▶ Your instructions
Give back exactly the lines of the entries below from the line with "Wetter – Agrarwetter" to the line with "forbedringer som stammer fra", inclusive, and only those.
[[ Extracted entries, beginning ]]
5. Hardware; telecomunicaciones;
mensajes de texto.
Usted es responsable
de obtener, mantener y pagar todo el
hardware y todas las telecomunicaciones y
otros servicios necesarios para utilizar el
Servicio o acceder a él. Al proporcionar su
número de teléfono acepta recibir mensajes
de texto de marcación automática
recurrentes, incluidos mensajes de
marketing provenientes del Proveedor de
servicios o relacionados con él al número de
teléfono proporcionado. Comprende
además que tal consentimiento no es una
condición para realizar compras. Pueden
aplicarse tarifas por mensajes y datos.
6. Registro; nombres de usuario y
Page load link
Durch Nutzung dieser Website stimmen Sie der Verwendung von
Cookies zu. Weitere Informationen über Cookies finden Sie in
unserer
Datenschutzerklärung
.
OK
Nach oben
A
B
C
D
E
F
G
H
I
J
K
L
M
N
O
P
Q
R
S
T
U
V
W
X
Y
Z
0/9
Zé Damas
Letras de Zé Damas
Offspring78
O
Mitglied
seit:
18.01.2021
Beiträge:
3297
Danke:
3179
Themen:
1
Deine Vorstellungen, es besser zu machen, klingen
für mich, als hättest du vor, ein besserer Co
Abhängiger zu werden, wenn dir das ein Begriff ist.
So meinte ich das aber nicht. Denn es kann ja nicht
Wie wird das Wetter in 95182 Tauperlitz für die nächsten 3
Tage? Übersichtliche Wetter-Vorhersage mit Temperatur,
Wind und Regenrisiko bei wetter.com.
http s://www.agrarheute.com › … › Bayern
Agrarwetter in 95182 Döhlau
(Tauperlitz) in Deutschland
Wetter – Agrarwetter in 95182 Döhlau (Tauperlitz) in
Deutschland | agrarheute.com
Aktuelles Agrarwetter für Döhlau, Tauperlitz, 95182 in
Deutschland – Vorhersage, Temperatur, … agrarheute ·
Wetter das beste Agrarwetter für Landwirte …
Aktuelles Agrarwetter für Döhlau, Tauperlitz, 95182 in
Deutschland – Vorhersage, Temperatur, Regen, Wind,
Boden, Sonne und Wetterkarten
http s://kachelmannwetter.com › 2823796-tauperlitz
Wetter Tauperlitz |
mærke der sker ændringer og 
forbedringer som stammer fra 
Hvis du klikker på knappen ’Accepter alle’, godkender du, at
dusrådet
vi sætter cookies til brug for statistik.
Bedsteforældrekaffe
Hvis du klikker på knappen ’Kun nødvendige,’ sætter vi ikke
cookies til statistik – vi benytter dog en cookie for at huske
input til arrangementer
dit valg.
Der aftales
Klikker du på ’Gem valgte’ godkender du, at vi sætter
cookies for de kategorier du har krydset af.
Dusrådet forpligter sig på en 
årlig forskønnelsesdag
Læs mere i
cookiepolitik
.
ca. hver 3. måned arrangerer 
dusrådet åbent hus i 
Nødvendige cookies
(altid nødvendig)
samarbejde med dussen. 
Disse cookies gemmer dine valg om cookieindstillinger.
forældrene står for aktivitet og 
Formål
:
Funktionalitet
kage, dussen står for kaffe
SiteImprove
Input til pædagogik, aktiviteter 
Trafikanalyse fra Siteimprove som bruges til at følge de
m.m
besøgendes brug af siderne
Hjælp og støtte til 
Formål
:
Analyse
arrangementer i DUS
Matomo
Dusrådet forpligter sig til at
[[ Extracted entries, end ]]
▶ Exercise solution
Wetter – Agrarwetter in 95182 Döhlau (Tauperlitz) in
Deutschland | agrarheute.com
Aktuelles Agrarwetter für Döhlau, Tauperlitz, 95182 in
Deutschland – Vorhersage, Temperatur, … agrarheute ·
Wetter das beste Agrarwetter für Landwirte …
Aktuelles Agrarwetter für Döhlau, Tauperlitz, 95182 in
Deutschland – Vorhersage, Temperatur, Regen, Wind,
Boden, Sonne und Wetterkarten
http s://kachelmannwetter.com › 2823796-tauperlitz
Wetter Tauperlitz |
mærke der sker ændringer og 
forbedringer som stammer fra 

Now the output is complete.